Tout un monde: Quelle est l'ambiance en France depuis l'annonce de la dissolution de l'Assemblée nationale et des législatives anticipées?
Camille Vigogne Le Coat: L'ambiance est extrêmement tendue dans le pays, qui est profondément divisé. À Paris, où le Rassemblement national (RN) reçoit peu de soutien, il y a une angoisse palpable. Après dix ans de progression électorale du RN, l'idée d'un gouvernement d'extrême droite en France dans moins de trois semaines suscite une peur quasi physique. Une partie du pays est anxieuse tandis que l'autre est plongée dans l'incertitude, se demandant ce qui va arriver. C'est un bouleversement majeur, et je n'ai jamais vu une telle crise politique en France durant mes dix ans de carrière.
Même le RN a été surpris…
Oui, dimanche soir, les cadres du RN sont restés silencieux, enfermés pour travailler sur les listes de candidats à remettre avant vendredi. Au quartier général de Marine Le Pen, ses proches étaient ravis des résultats des élections européennes avec plus de 30% des voix. Cependant, l'annonce de la dissolution de l'Assemblée nationale par Emmanuel Macron a transformé leur excitation en stupéfaction. Bien que le RN soit favori pour les élections, il ressent l'angoisse d'être prêt pour une élection cruciale et celle de l'exercice du pouvoir, un domaine où il n'a jamais eu d'expérience, gérant actuellement seulement quelques municipalités.

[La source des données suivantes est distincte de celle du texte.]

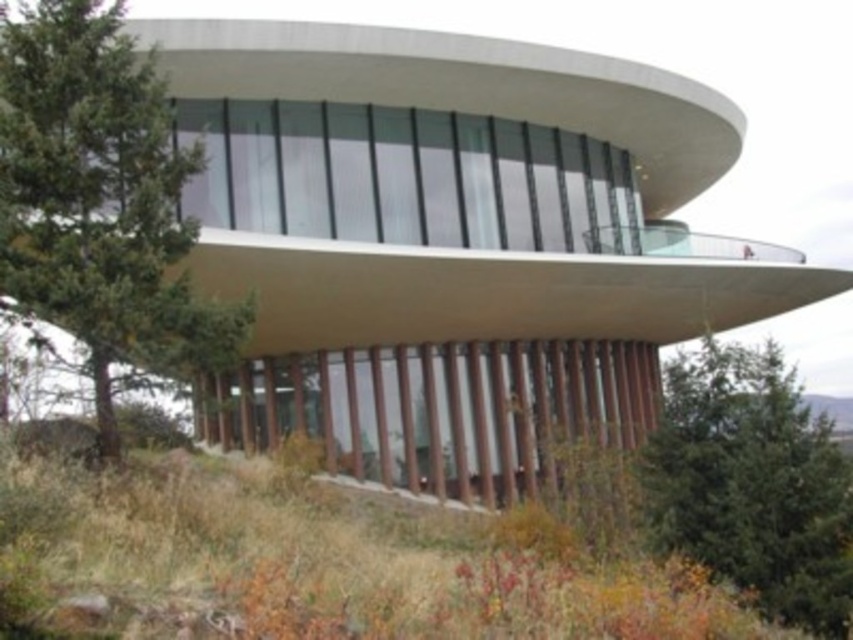 You are standing in front of the modern building and want to take a photo that includes both the green coniferous tree at left and the green leafy tree at lower right. Which tree should you position closer to the left side of the frame to ensure both are visible?

You should position the green coniferous tree at left closer to the left side of the frame because it is already to the left of the green leafy tree at lower right, ensuring both are visible in the photo.

You are an architect analyzing the spatial relationship between two points on the building structure. Given that you are standing at the observation deck looking at the building, which of the two points, point (161, 204) or point (758, 520), is closer to you?

Point (161, 204) is closer to you because it is further to the viewer than point (758, 520).

You are a landscape architect planning to place a new bench in the garden area near the building. You want to ensure the bench is positioned where it can be seen from both the green coniferous tree at left and the green leafy tree at lower right. Given their sizes, which tree might offer a better vantage point for viewing the bench?

The green coniferous tree at left is bigger than the green leafy tree at lower right, so it might offer a better vantage point for viewing the bench due to its larger size providing a wider field of view.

Autre secousse politique, la décision mardi du président Les Républicains Eric Ciotti de s'allier avec le Rassemblement national...
C'est une véritable implosion des Républicains. Eric Ciotti, président du parti, s'est déclaré en faveur d'une alliance avec Marine Le Pen, suivi par quelques cadres, mais pas par les anciens ministres de Nicolas Sarkozy. Cela clarifie la situation: depuis des années, une partie de la droite utilise le même langage et propose les mêmes solutions que Marine Le Pen. L'attrait du RN est désormais assez fort pour attirer ceux qui aspirent au pouvoir. Eric Ciotti, rêvant de devenir ministre de l'Intérieur, voit en Marine Le Pen une chance plus probable de réaliser son ambition.
>> En lire plus : La droite française se déchire sur une possible alliance avec le RN en vue des législatives
Trois jours après l'annonce de la dissolution de l'Assemblée nationale, est-ce qu'on comprend mieux la stratégie d'Emmanuel Macron?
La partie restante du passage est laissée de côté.